EXERCISE DETAILS
The string "bounding" appears in some lines of the entries that follow; copy each such line.

START LISTED RECORDS

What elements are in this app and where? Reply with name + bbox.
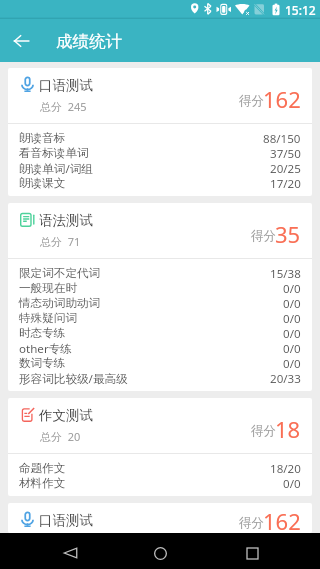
staticText: 限定词不定代词 <box>19 266 101 281</box>
staticText: 得分 <box>251 423 276 439</box>
staticText: 0/0 <box>283 356 301 371</box>
staticText: 朗读单词/词组 <box>19 161 93 176</box>
staticText: 总分 20 <box>40 429 81 444</box>
staticText: 20/25 <box>270 161 301 176</box>
staticText: 一般现在时 <box>19 281 77 296</box>
staticText: 朗读音标 <box>19 131 66 146</box>
staticText: 情态动词助动词 <box>19 296 101 311</box>
staticText: 35 <box>275 219 301 249</box>
staticText: 总分 245 <box>40 99 87 114</box>
staticText: 0/0 <box>283 296 301 311</box>
staticText: 20/33 <box>270 371 301 386</box>
staticText: 15/38 <box>270 266 301 281</box>
button[interactable]: 作文测试 <box>8 398 312 496</box>
staticText: 语法测试 <box>39 212 93 229</box>
staticText: 0/0 <box>283 341 301 356</box>
staticText: 162 <box>263 84 301 114</box>
staticText: 作文测试 <box>39 407 93 424</box>
staticText: 0/0 <box>283 476 301 491</box>
staticText: 18 <box>275 414 301 444</box>
button[interactable]: Recents <box>229 533 275 569</box>
button[interactable]: 口语测试 <box>8 68 312 196</box>
staticText: 15:12 <box>285 2 316 18</box>
button[interactable]: 口语测试 <box>8 503 312 533</box>
staticText: 得分 <box>239 515 264 531</box>
staticText: 特殊疑问词 <box>19 311 77 326</box>
staticText: 162 <box>263 506 301 533</box>
staticText: 朗读课文 <box>19 176 66 191</box>
staticText: 得分 <box>251 228 276 244</box>
staticText: 形容词比较级/最高级 <box>19 371 128 386</box>
staticText: 17/20 <box>270 176 301 191</box>
staticText: 命题作文 <box>19 461 66 476</box>
staticText: 总分 71 <box>40 234 81 249</box>
staticText: 口语测试 <box>39 512 93 529</box>
staticText: 材料作文 <box>19 476 66 491</box>
button[interactable]: 语法测试 <box>8 203 312 391</box>
button[interactable]: Back <box>0 20 42 62</box>
button[interactable]: Back <box>47 533 93 569</box>
staticText: 得分 <box>239 93 264 109</box>
staticText: 37/50 <box>270 146 301 161</box>
staticText: 18/20 <box>270 461 301 476</box>
staticText: 88/150 <box>263 131 301 146</box>
button[interactable]: Home <box>137 533 183 569</box>
staticText: other专练 <box>19 341 72 356</box>
staticText: 数词专练 <box>19 356 66 371</box>
staticText: 0/0 <box>283 326 301 341</box>
staticText: 时态专练 <box>19 326 66 341</box>
staticText: 成绩统计 <box>56 31 122 52</box>
staticText: 口语测试 <box>39 77 93 94</box>
staticText: 看音标读单词 <box>19 146 89 161</box>
staticText: 0/0 <box>283 281 301 296</box>
staticText: 0/0 <box>283 311 301 326</box>
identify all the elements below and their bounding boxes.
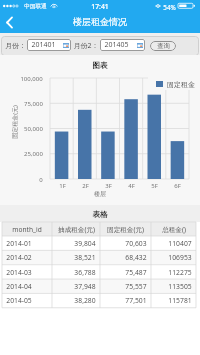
button[interactable]: Back [0,12,18,33]
staticText: 月份2： [73,41,99,51]
staticText: 25,000 [24,150,43,158]
staticText: 楼层租金情况 [0,16,200,27]
staticText: 100,000 [20,75,43,83]
staticText: 68,432 [125,253,147,262]
button[interactable]: 2014-04 [2,279,196,293]
staticText: 50,000 [24,125,43,133]
staticText: 110407 [168,239,192,248]
staticText: 0 [39,176,43,184]
staticText: 固定租金(元) [107,225,144,234]
button[interactable]: 201405 [100,39,145,51]
staticText: 固定租金 [167,80,195,89]
staticText: 201401 [31,40,56,50]
staticText: 2014-03 [6,268,32,277]
staticText: 1F [59,182,66,190]
button[interactable]: 2014-02 [2,250,196,264]
staticText: 图表 [0,61,200,70]
staticText: 3F [105,182,112,190]
staticText: 固定租金(元) [11,105,19,139]
staticText: 112275 [168,268,192,277]
staticText: 2F [82,182,89,190]
staticText: 38,280 [74,296,96,305]
staticText: 113505 [168,282,192,291]
staticText: 总租金() [162,225,186,234]
button[interactable]: 2014-01 [2,236,196,250]
staticText: 表格 [0,210,200,219]
staticText: month_id [12,225,42,234]
staticText: 70,603 [125,239,147,248]
staticText: 月份： [5,41,26,50]
staticText: 36,788 [74,268,96,277]
staticText: 39,804 [74,239,96,248]
staticText: 2014-02 [6,253,32,262]
staticText: 17:41 [91,2,109,11]
staticText: 5F [151,182,158,190]
staticText: 115781 [168,296,192,305]
staticText: 2014-01 [6,239,32,248]
staticText: 75,487 [125,268,147,277]
staticText: 6F [174,182,181,190]
staticText: 2014-04 [6,282,32,291]
staticText: 楼层 [94,190,106,198]
button[interactable]: 201401 [27,39,71,51]
staticText: 106953 [168,253,192,262]
staticText: 2014-05 [6,296,32,305]
staticText: 75,557 [125,282,147,291]
staticText: 抽成租金(元) [58,225,95,234]
staticText: 75,000 [24,100,43,108]
staticText: 中国联通 [24,3,47,10]
staticText: 38,521 [74,253,96,262]
staticText: 201405 [104,40,129,50]
button[interactable]: 2014-03 [2,265,196,279]
button[interactable]: 查询 [150,41,176,51]
staticText: 查询 [157,42,170,50]
staticText: 37,948 [74,282,96,291]
button[interactable]: 2014-05 [2,293,196,307]
staticText: 54% [163,3,176,12]
staticText: 77,501 [125,296,147,305]
staticText: 4F [128,182,135,190]
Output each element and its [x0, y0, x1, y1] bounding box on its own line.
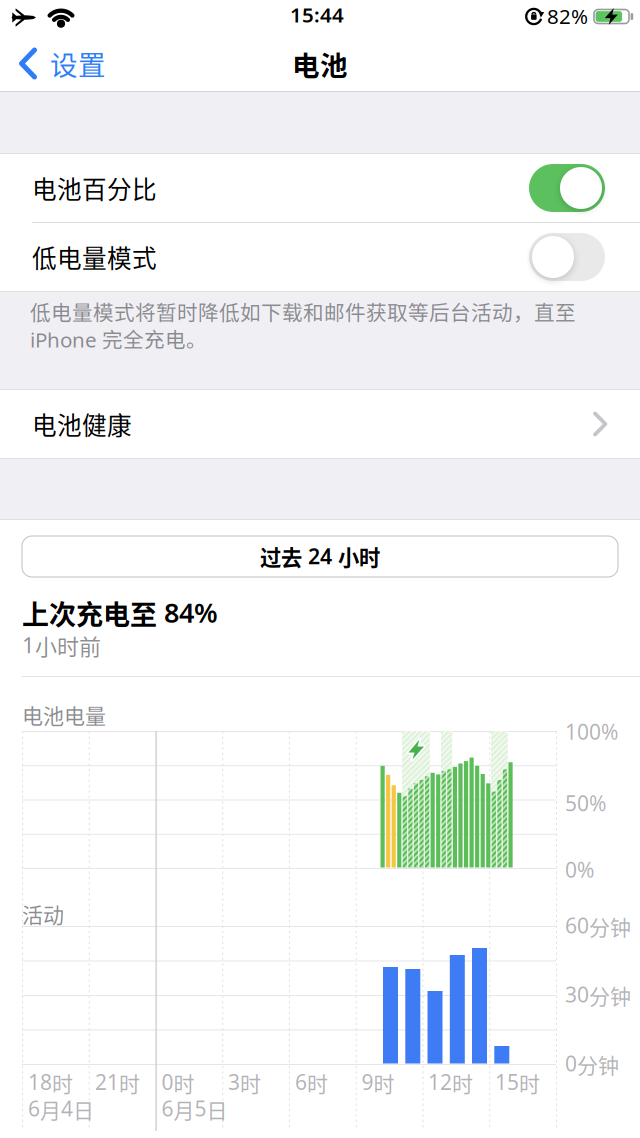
staticText: 电池健康 — [32, 406, 132, 442]
staticText: 0分钟 — [565, 1049, 619, 1079]
staticText: 低电量模式 — [32, 239, 157, 275]
staticText: 50% — [565, 789, 606, 817]
staticText: 18时 — [28, 1067, 73, 1098]
staticText: 活动 — [22, 898, 64, 929]
staticText: iPhone 完全充电。 — [30, 324, 207, 353]
button[interactable]: 电池百分比 — [0, 154, 640, 222]
staticText: 6时 — [295, 1067, 328, 1098]
button[interactable]: 低电量模式 — [0, 223, 640, 291]
staticText: 15时 — [495, 1067, 540, 1098]
staticText: 9时 — [362, 1067, 394, 1098]
staticText: 82% — [547, 2, 588, 30]
staticText: 电池电量 — [22, 699, 106, 730]
staticText: 6月4日 — [28, 1094, 94, 1124]
staticText: 电池 — [292, 44, 348, 84]
staticText: 设置 — [50, 44, 106, 83]
staticText: 15:44 — [290, 0, 344, 28]
staticText: 低电量模式将暂时降低如下载和邮件获取等后台活动，直至 — [30, 297, 576, 326]
staticText: 3时 — [228, 1067, 261, 1098]
button[interactable]: 电池健康 — [0, 390, 640, 458]
staticText: 0% — [565, 855, 594, 884]
staticText: 30分钟 — [565, 980, 631, 1010]
staticText: 上次充电至 84% — [22, 594, 218, 633]
staticText: 100% — [565, 717, 618, 746]
staticText: 6月5日 — [162, 1094, 228, 1124]
staticText: 60分钟 — [565, 911, 631, 941]
staticText: 1小时前 — [22, 630, 101, 662]
button[interactable]: 过去 24 小时 — [22, 536, 618, 577]
staticText: 过去 24 小时 — [260, 541, 380, 572]
staticText: 电池百分比 — [32, 170, 157, 206]
staticText: 21时 — [95, 1067, 140, 1098]
staticText: 0时 — [162, 1067, 194, 1098]
button[interactable]: 返回设置 — [19, 44, 106, 82]
staticText: 12时 — [428, 1067, 473, 1098]
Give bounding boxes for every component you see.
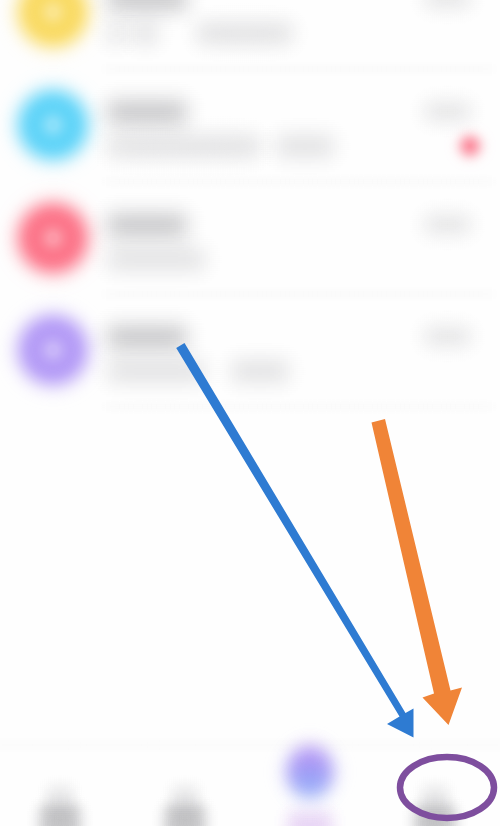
button[interactable]: 会话 2 xyxy=(0,112,500,224)
button[interactable]: 会话 1 xyxy=(0,0,500,112)
button[interactable]: 我的 xyxy=(375,747,500,826)
button[interactable]: 会话 4 xyxy=(0,336,500,448)
button[interactable]: 消息 xyxy=(0,747,125,826)
button[interactable]: 会话 3 xyxy=(0,224,500,336)
button[interactable]: 发现 xyxy=(250,747,375,826)
button[interactable]: 通讯录 xyxy=(125,747,250,826)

END LISTED RECORDS

ANSWER TO THIS TASK
identify all the elements below and their bounding boxes.
Output each element and its [x0, y0, x1, y1] bounding box on its own line.
Give bounding boxes for every component you see.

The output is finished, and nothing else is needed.